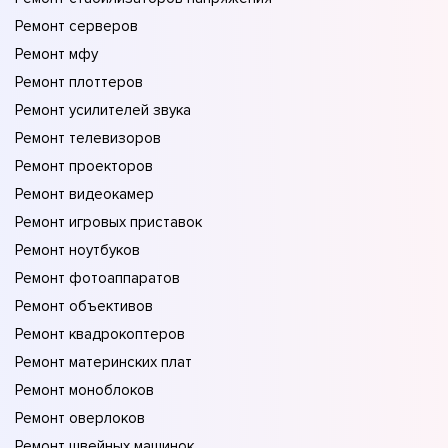
Ремонт серверов
Ремонт мфу
Ремонт плоттеров
Ремонт усилителей звука
Ремонт телевизоров
Ремонт проекторов
Ремонт видеокамер
Ремонт игровых приставок
Ремонт ноутбуков
Ремонт фотоаппаратов
Ремонт объективов
Ремонт квадрокоптеров
Ремонт материнских плат
Ремонт моноблоков
Ремонт оверлоков
Ремонт швейных машинок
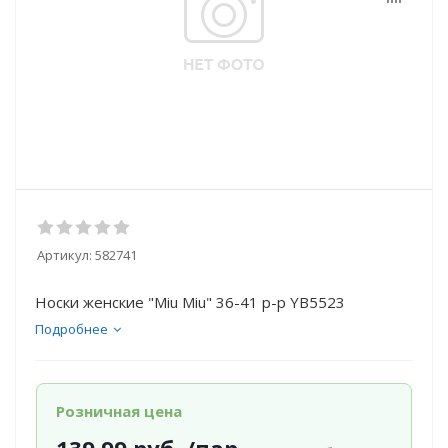
Артикул:
582741
Носки женские "Miu Miu" 36-41 р-р YB5523
Подробнее
Розничная цена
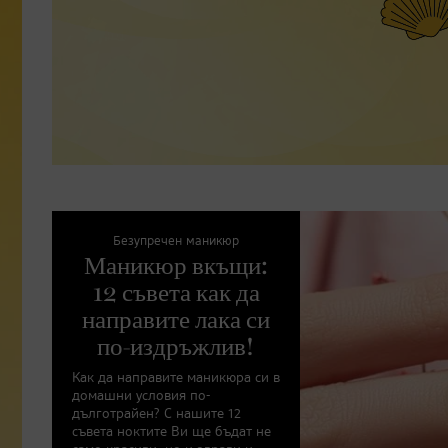
Безупречен маникюр
Маникюр вкъщи:
12 съвета как да
направите лака си
по-издръжлив!
Как да направите маникюра си в
домашни условия по-
дълготрайен? С нашите 12
съвета ноктите Ви ще бъдат не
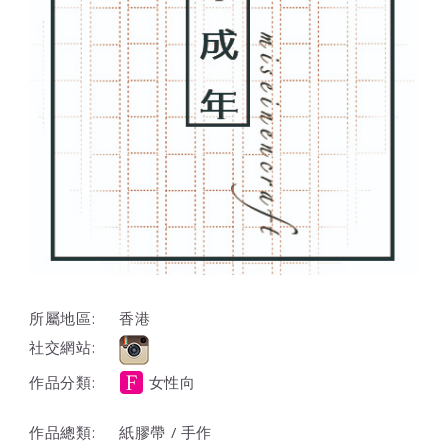
所屬地區:
香港
社交網站:
作品分類:
女性向
作品總類:
紙膠帶 / 手作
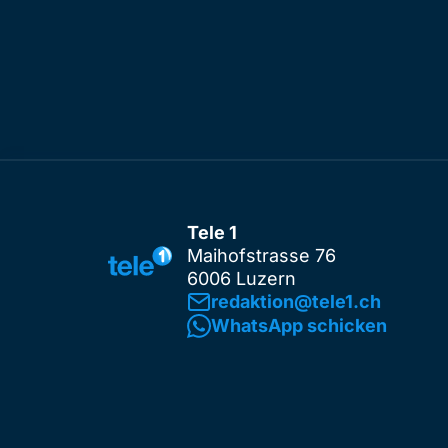
Tele 1
Maihofstrasse 76
6006 Luzern
redaktion@tele1.ch
WhatsApp schicken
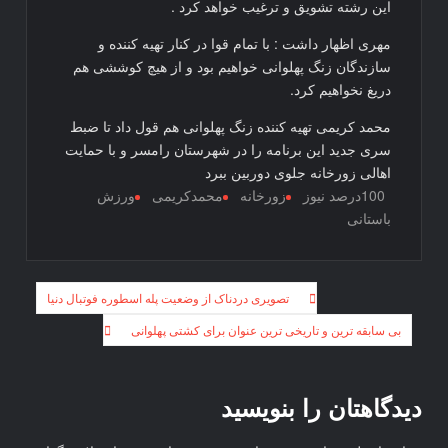
این رشته تشویق و ترغیب خواهد کرد .
مهری اظهار داشت : با تمام قوا در کنار تهیه کننده و
سازندگان زنگ پهلوانی خواهیم بود و از هیچ کوششی هم
دریغ نخواهیم کرد.
محمد کریمی تهیه کننده زنگ پهلوانی هم قول داد تا ضبط
سری جدید این برنامه را در شهرستان رامسر و با حمایت
اهالی زورخانه جلوی دوربین ببرد
100درصد نیوز
زورخانه
محمدکریمی
ورزش
باستانی
راهبری
تصویری دردناک از وضعیت پله اسطوره فوتبال دنیا
نوشته
بی سابقه ترین و تاریخی ترین عنوان برای کشتی پهلوانی
دیدگاهتان را بنویسید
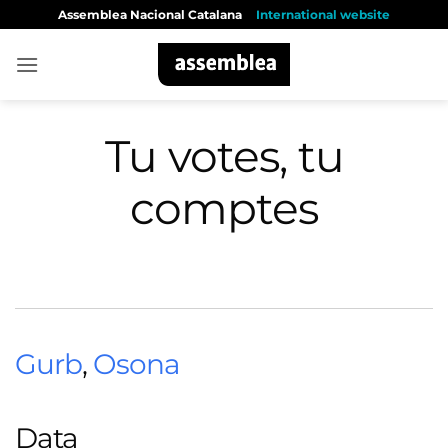
Skip
Assemblea Nacional Catalana
International website
to
content
Tu votes, tu
comptes
Gurb
,
Osona
Data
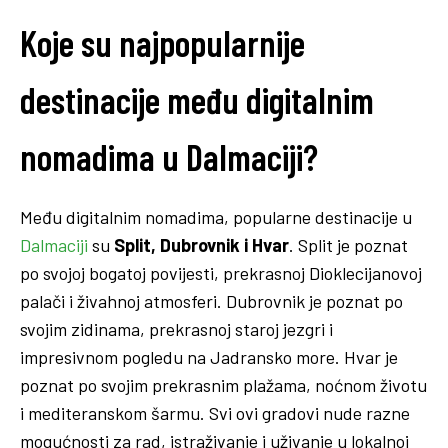
Koje su najpopularnije
destinacije među digitalnim
nomadima u Dalmaciji?
Među digitalnim nomadima, popularne destinacije u
Dalmaciji
su
Split, Dubrovnik i Hvar
. Split je poznat
po svojoj bogatoj povijesti, prekrasnoj Dioklecijanovoj
palači i živahnoj atmosferi. Dubrovnik je poznat po
svojim zidinama, prekrasnoj staroj jezgri i
impresivnom pogledu na Jadransko more. Hvar je
poznat po svojim prekrasnim plažama, noćnom životu
i mediteranskom šarmu. Svi ovi gradovi nude razne
mogućnosti za rad, istraživanje i uživanje u lokalnoj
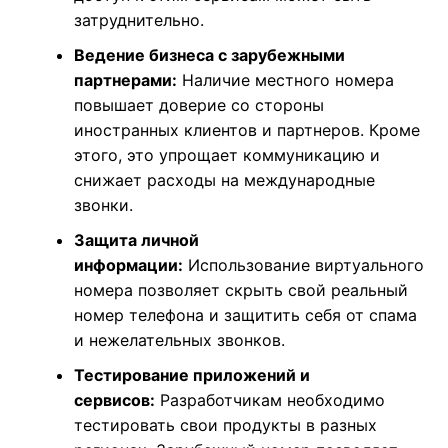
затруднительно.
Ведение бизнеса с зарубежными
партнерами:
Наличие местного номера
повышает доверие со стороны
иностранных клиентов и партнеров. Кроме
этого, это упрощает коммуникацию и
снижает расходы на международные
звонки.
Защита личной
информации:
Использование виртуального
номера позволяет скрыть свой реальный
номер телефона и защитить себя от спама
и нежелательных звонков.
Тестирование приложений и
сервисов:
Разработчикам необходимо
тестировать свои продукты в разных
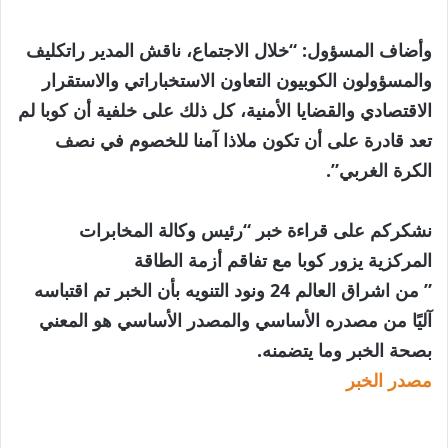
وأضاف المسؤول: “خلال الاجتماع، ناقش المدير راتكليف
والمسؤولون الكوبيون التعاون الاستخباراتي والاستقرار
الاقتصادي والقضايا الأمنية، كل ذلك على خلفية أن كوبا لم
تعد قادرة على أن تكون ملاذا آمنا للخصوم في نصف
الكرة الغربي”.
نشكركم على قراءة خبر “رئيس وكالة المخابرات
المركزية يزور كوبا مع تفاقم أزمة الطاقة
” من اشراق العالم 24 ونود التنويه بأن الخبر تم اقتباسه
آليًا من مصدره الأساسي والمصدر الأساسي هو المعني
بصحة الخبر وما يتضمنه.
مصدر الخبر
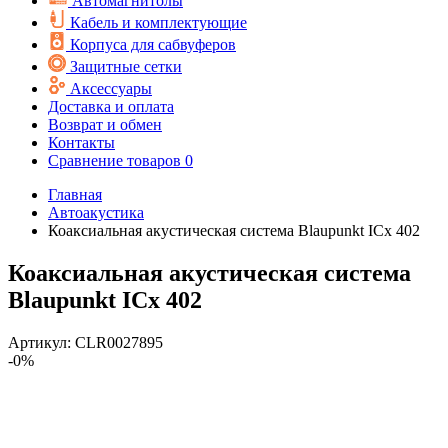
Автомагнитолы
Кабель и комплектующие
Корпуса для сабвуферов
Защитные сетки
Аксессуары
Доставка и оплата
Возврат и обмен
Контакты
Сравнение товаров
0
Главная
Автоакустика
Коаксиальная акустическая система Blaupunkt ICx 402
Коаксиальная акустическая система
Blaupunkt ICx 402
Артикул:
CLR0027895
-0%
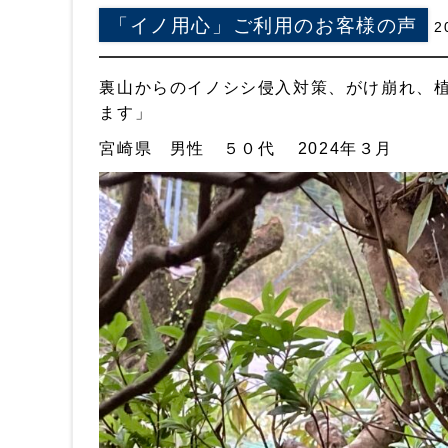
「イノ用心」ご利用のお客様の声
2
裏山からのイノシシ侵入対策、がけ崩れ、
ます」
宮崎県 男性 ５０代 2024年３月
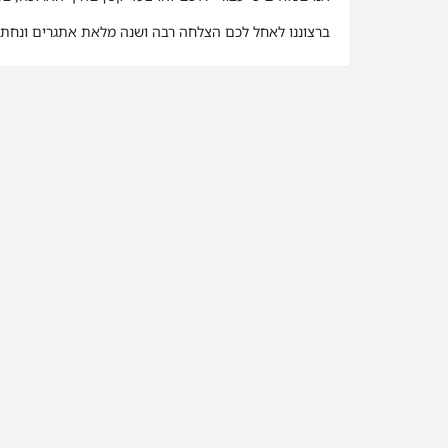
ברצוננו לאחל לכם הצלחה רבה ושנה מלאת אתגרים ונחת.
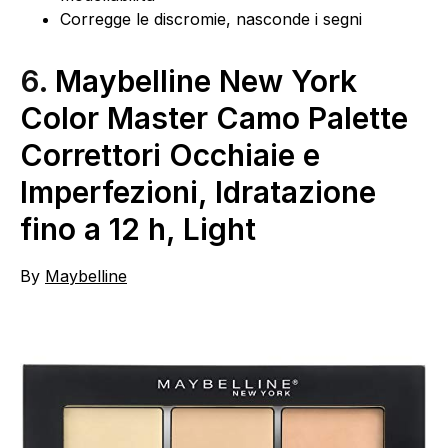
Corregge le discromie, nasconde i segni
6.
Maybelline New York
Color Master Camo Palette
Correttori Occhiaie e
Imperfezioni, Idratazione
fino a 12 h, Light
By
Maybelline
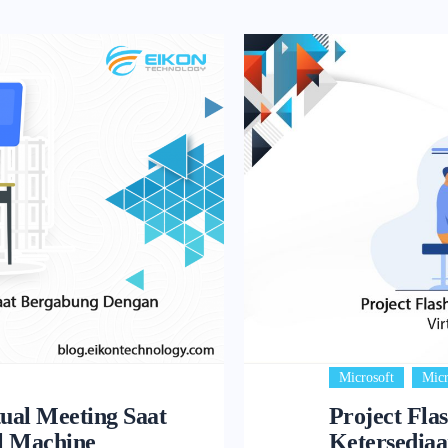
,
Microsoft
Micr
tual Meeting Saat
Project Fla
l Machine
Ketersediaa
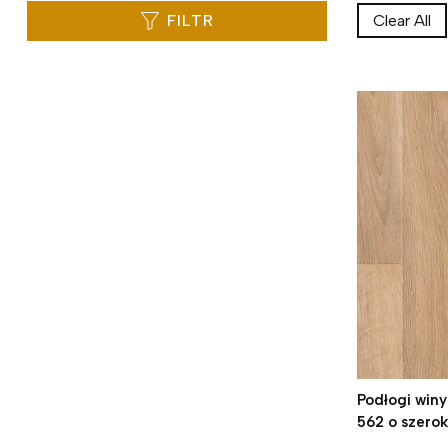
FILTR
Clear All
Podłogi win
562 o szero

- WHAT YOU HAVE TO DO: The result should be an exact copy of every entry above, with no pictures included.

- YOUR RESPONSE:
Ремонт серверов
Ремонт мфу
Ремонт плоттеров
Ремонт усилителей звука
Ремонт телевизоров
Ремонт проекторов
Ремонт видеокамер
Ремонт игровых приставок
Ремонт ноутбуков
Ремонт фотоаппаратов
Ремонт объективов
Ремонт квадрокоптеров
Ремонт материнских плат
Ремонт моноблоков
Ремонт оверлоков
Ремонт швейных машинок
Артикул:
582741
Носки женские "Miu Miu" 36-41 р-р YB5523
Подробнее
Розничная цена
Безупречен маникюр
Маникюр вкъщи:
12 съвета как да
направите лака си
по-издръжлив!
Как да направите маникюра си в
домашни условия по-
дълготрайен? С нашите 12
съвета ноктите Ви ще бъдат не
所屬地區:
香港
社交網站:
作品分類:
女性向
作品總類:
紙膠帶 / 手作
Tele 1
Maihofstrasse 76
6006 Luzern
redaktion@tele1.ch
WhatsApp schicken
این رشته تشویق و ترغیب خواهد کرد .
مهری اظهار داشت : با تمام قوا در کنار تهیه کننده و
سازندگان زنگ پهلوانی خواهیم بود و از هیچ کوششی هم
دریغ نخواهیم کرد.
محمد کریمی تهیه کننده زنگ پهلوانی هم قول داد تا ضبط
سری جدید این برنامه را در شهرستان رامسر و با حمایت
اهالی زورخانه جلوی دوربین ببرد
100درصد نیوز
زورخانه
محمدکریمی
ورزش
باستانی
راهبری
تصویری دردناک از وضعیت پله اسطوره فوتبال دنیا
نوشته
بی سابقه ترین و تاریخی ترین عنوان برای کشتی پهلوانی
دیدگاهتان را بنویسید
Skip
Assemblea Nacional Catalana
International website
to
content
Tu votes, tu
comptes
Gurb
,
Osona
Data
Koje su najpopularnije
destinacije među digitalnim
nomadima u Dalmaciji?
Među digitalnim nomadima, popularne destinacije u
Dalmaciji
su
Split, Dubrovnik i Hvar
. Split je poznat
po svojoj bogatoj povijesti, prekrasnoj Dioklecijanovoj
palači i živahnoj atmosferi. Dubrovnik je poznat po
svojim zidinama, prekrasnoj staroj jezgri i
impresivnom pogledu na Jadransko more. Hvar je
poznat po svojim prekrasnim plažama, noćnom životu
i mediteranskom šarmu. Svi ovi gradovi nude razne
mogućnosti za rad, istraživanje i uživanje u lokalnoj
затруднительно.
Ведение бизнеса с зарубежными
партнерами:
Наличие местного номера
повышает доверие со стороны
иностранных клиентов и партнеров. Кроме
этого, это упрощает коммуникацию и
снижает расходы на международные
звонки.
Защита личной
информации:
Использование виртуального
номера позволяет скрыть свой реальный
номер телефона и защитить себя от спама
и нежелательных звонков.
Тестирование приложений и
сервисов:
Разработчикам необходимо
тестировать свои продукты в разных
وأضاف المسؤول: “خلال الاجتماع، ناقش المدير راتكليف
والمسؤولون الكوبيون التعاون الاستخباراتي والاستقرار
الاقتصادي والقضايا الأمنية، كل ذلك على خلفية أن كوبا لم
تعد قادرة على أن تكون ملاذا آمنا للخصوم في نصف
الكرة الغربي”.
نشكركم على قراءة خبر “رئيس وكالة المخابرات
المركزية يزور كوبا مع تفاقم أزمة الطاقة
” من اشراق العالم 24 ونود التنويه بأن الخبر تم اقتباسه
آليًا من مصدره الأساسي والمصدر الأساسي هو المعني
بصحة الخبر وما يتضمنه.
مصدر الخبر
Автомагнитолы
Кабель и комплектующие
Корпуса для сабвуферов
Защитные сетки
Аксессуары
Доставка и оплата
Возврат и обмен
Контакты
Сравнение товаров
0
Главная
Автоакустика
Коаксиальная акустическая система Blaupunkt ICx 402
Коаксиальная акустическая система
Blaupunkt ICx 402
Артикул:
CLR0027895
-0%
「イノ用心」ご利用のお客様の声
2
裏山からのイノシシ侵入対策、がけ崩れ、
ます」
宮崎県 男性 ５０代 2024年３月
ברצוננו לאחל לכם הצלחה רבה ושנה מלאת אתגרים ונחת.
Corregge le discromie, nasconde i segni
6.
Maybelline New York
Color Master Camo Palette
Correttori Occhiaie e
Imperfezioni, Idratazione
fino a 12 h, Light
By
Maybelline
,
Microsoft
Micr
tual Meeting Saat
Project Fla
l Machine
Ketersediaa
FILTR
Clear All
Podłogi win
562 o szero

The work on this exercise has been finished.